From an early age, Smith understood the importance of leading by example and living her best life. Despite not always having support or positive role models, she remained steadfast in her determination to be a beacon of light for others. Her unwavering commitment to being a good leader and role model has driven her to overcome personal obstacles and create a positive impact on the lives of those around her.
Growing up with a single mother in poverty, she faced the harsh realities of life head-on. At just 16, she became a mother, adding another layer of responsibility to her already demanding circumstances; however, Smith refused to let these challenges define her future, recognizing that she had the power to shape her destiny.
Along her journey, Smith was fortunate to find individuals who believed in her and championed her potential. Their unwavering belief served as a guiding light during her darkest moments, reminding her that she had the strength to conquer any obstacle. With their support, Smith’s spirit remained unbroken, fueling her determination to become a role model for others facing similar struggles.
Despite dropping out of school and enduring domestic violence, she found the strength to rebuild her life. At 23 she made the courageous decision to return to school and earned her high school diploma. This marked the beginning of a remarkable journey of self-discovery and empowerment.
Today she actively engages in community-building initiatives with organizations that tackle social issues—wholeheartedly supporting and encouraging the community’s healing journey. Notably, Smith is one of the founders of Drag the Red, a community-led initiative in Winnipeg, Manitoba, aimed at searching the Red River for evidence related to missing persons, particularly Indigenous women. The initiative brings together volunteers who conduct searches along the riverbanks, using various methods to assist in locating any potential evidence. Its primary focus is to raise awareness, support the families affected by MMIWG, and contribute to the healing and justice-seeking process.
Drag the Red was formed after the murder of Tina Fontaine (a 15-year-old from Sagkeeng First Nation in Manitoba) whose body was discovered in the Red River in Winnipeg, Manitoba, on August 17, 2014. She had been reported missing a week earlier.
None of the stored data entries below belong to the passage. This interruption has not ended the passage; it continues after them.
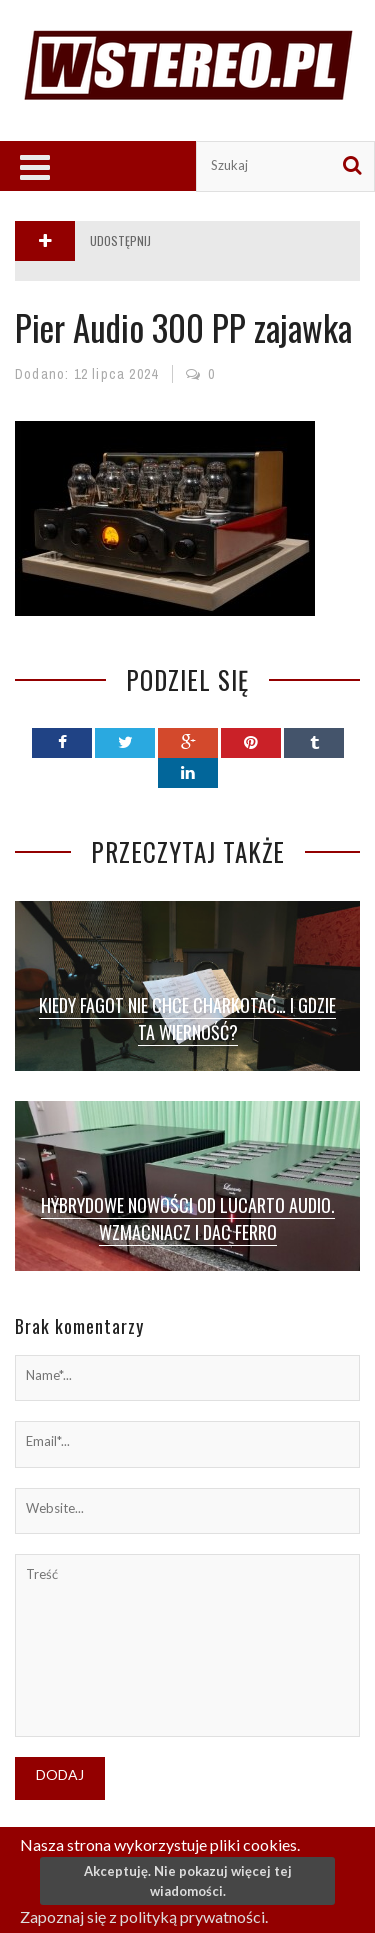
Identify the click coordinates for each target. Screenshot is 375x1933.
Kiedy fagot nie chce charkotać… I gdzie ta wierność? (187, 1018)
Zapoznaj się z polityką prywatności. (144, 1916)
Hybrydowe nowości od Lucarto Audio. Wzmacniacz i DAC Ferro (188, 1218)
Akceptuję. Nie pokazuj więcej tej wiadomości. (188, 1881)
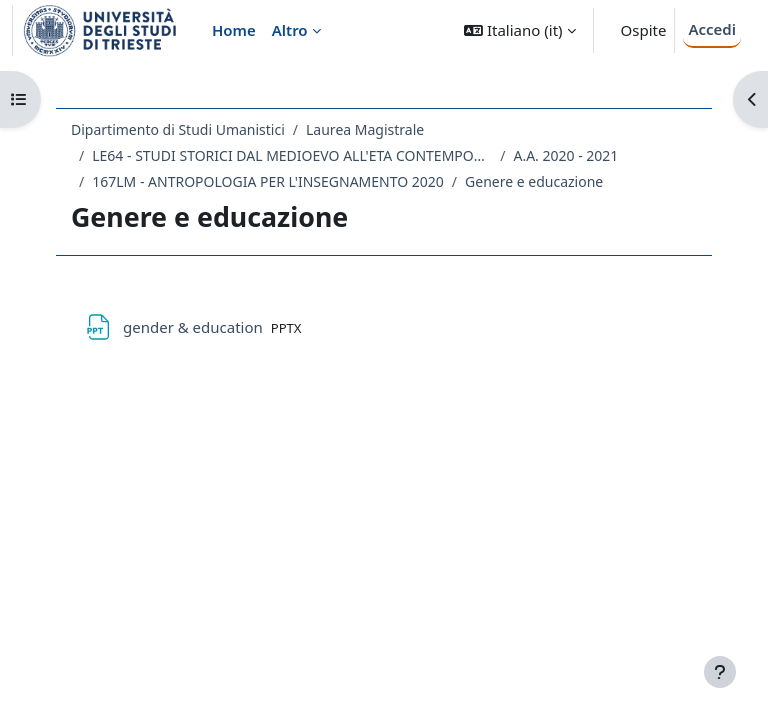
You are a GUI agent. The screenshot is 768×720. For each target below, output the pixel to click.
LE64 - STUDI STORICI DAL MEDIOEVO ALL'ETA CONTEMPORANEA (292, 155)
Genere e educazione (534, 181)
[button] (519, 30)
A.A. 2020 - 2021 (565, 155)
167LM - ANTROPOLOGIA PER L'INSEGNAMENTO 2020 (268, 181)
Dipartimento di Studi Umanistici (178, 129)
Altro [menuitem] (290, 30)
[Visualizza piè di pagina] (720, 672)
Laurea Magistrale (365, 129)
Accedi (712, 29)
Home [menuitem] (234, 30)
Fontaine’s tragic death gained significant attention and sparked widespread outrage and calls for justice, as it brought attention to the systemic issues and violence faced by Indigenous women and girls in Canada.
Many Indigenous Peoples were fed up with delays in response to MMIWG, and it was Smith who led the charge to continue searching for Indigenous Peoples in Winnipeg’s Red River, hence the establishment of Drag the Red.
Today, Smith’s work extends beyond MMIWG. She actively tackles other pressing matters through her involvement in various legislative issues, such as affordable housing, mental health support and education. Her advocacy is centered around marginalized communities, championing policies and initiatives that strive for a more equitable society.
Both Fontaine and Smith have played pivotal roles in advocating for Indigenous rights and reconciliation, working toward long-term solutions, seeing beyond immediate challenges and bringing about meaningful change.
By celebrating both of these leaders, we acknowledge the unique qualities they bring to Indigenous leadership and the significant impacts they have made in their respective roles. Their visionary thinking, commitment to justice, resilience and dedication to community empowerment are characteristics that deserve recognition and celebration. Together, they represent the strength, resilience and determination of Indigenous leaders who continue to shape a brighter future for all.